Briatore è un caso a sé, con una clientela particolare. E fa confusione tra quanto guadagna e il costo della concessione, sono due cose che non c’entrano nulla. Se guadagna tanto pagherà più tasse, mentre il suo vicino magari incasserà di meno. Ma il valore dell’area su cui hanno gli stabilimenti è lo stesso. Vorrei aggiungere che noi paghiamo l’Imu anche se non siamo proprietari, e l’Iva al 22 per cento.
Chi non vuole le gare evoca il pericolo delle multinazionali: ma questi gruppi internazionali che si prendono le spiagge non si vedono.
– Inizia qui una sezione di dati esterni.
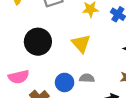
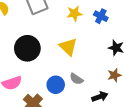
gray semicircle: (87, 78) -> (76, 79), turned -144

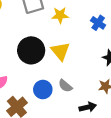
yellow star: (74, 14) -> (60, 15), moved
black circle: (27, 48) -> (31, 50), moved

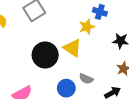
yellow star: (60, 15) -> (87, 27), moved

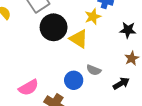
black circle: (45, 55) -> (54, 27), moved

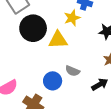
yellow triangle: (79, 39) -> (58, 40), turned -36

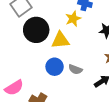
blue circle: (53, 81) -> (55, 67), moved

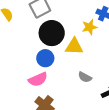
blue circle: (55, 67) -> (45, 58), moved
pink semicircle: (14, 88) -> (38, 79), moved

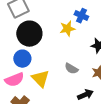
yellow triangle: (74, 46) -> (40, 79), moved, turned 42
gray semicircle: (85, 77) -> (71, 69), moved

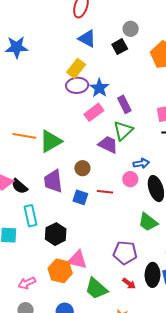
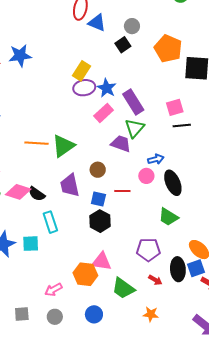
blue triangle: (87, 39) -> (97, 23), moved
purple rectangle: (124, 104) -> (133, 102), size x1.4
black hexagon: (56, 234) -> (100, 221), moved

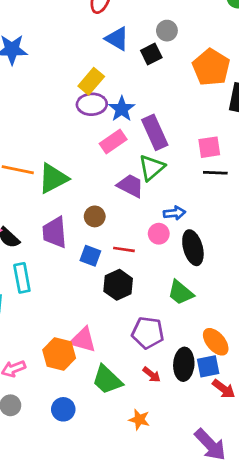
blue triangle: (97, 23) -> (117, 39), moved
black hexagon: (100, 221) -> (118, 285), moved

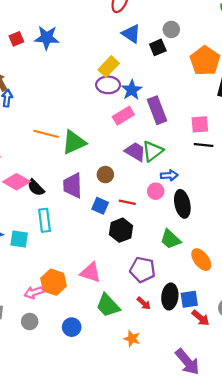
green triangle: (152, 168) -> (153, 151), moved
orange ellipse: (216, 342) -> (201, 260), moved
orange hexagon: (59, 354) -> (54, 282), moved

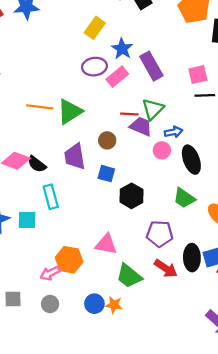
purple ellipse: (108, 85) -> (94, 67), moved
purple trapezoid: (135, 152) -> (141, 126), moved
red line: (127, 202) -> (129, 114), moved
red arrow: (144, 303) -> (166, 268), size x1.5
orange star: (132, 339) -> (114, 305), moved

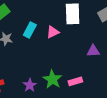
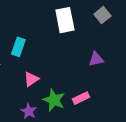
pink triangle: (53, 32) -> (31, 79), moved

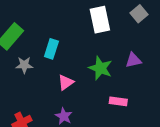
pink rectangle: (81, 98) -> (118, 101), turned 35
green star: (54, 100) -> (100, 68), moved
Non ci sono ora. Ma in Grecia le grandi catene alberghiere si stanno impossessando delle spiagge. E in Friuli la Redbull ha acquisito un tratto di costa per creare un centro sportivo. Questo vuol dire che l’Italia suscita degli appetiti nelle multinazionali.
Non vi sentirete vittima di un complotto…
Ci sono molte cose che non tornano. Le racconto questa: la mazzata contro di noi l’ha data il Consiglio di Stato il quale ha stabilito che la risorsa spiaggia è scarsa e dobbiamo fare le gare punto e basta. La sentenza fu emessa su richiesta del governo Draghi.
Chi presiedeva il Consiglio di Stato?
Filippo Patroni Griffi, già ministro del governo Monti, che come membro dell’esecutivo approvò una proroga del concessioni al 2020. Ma poi, da giudice del Consiglio di Stato, ha cambiato idea e ha stabilito che la proroga delle concessioni va contro le norme europee. Strano. E poi Patroni Griffi è salito alla Corte costituzionale. Non solo: il Quirinale ha scritto al governo che la sentenza del Consiglio di Stato è definitiva, invece non lo è, si può fare ricorso. Tutti questi elementi mi fanno sospettare che questa campagna contro di noi è stata fatta per accontentare l’Europa con una regia ben precisa.
A favore di chi, scusi?
Di chi vuole entrare in Italia a costo zero.
Che succede se la Corte di giustizia europea dirà no alla proroga delle concessioni?
Saremo nelle mani della presidente del Consiglio Giorgia Meloni, che ci ha sempre difeso.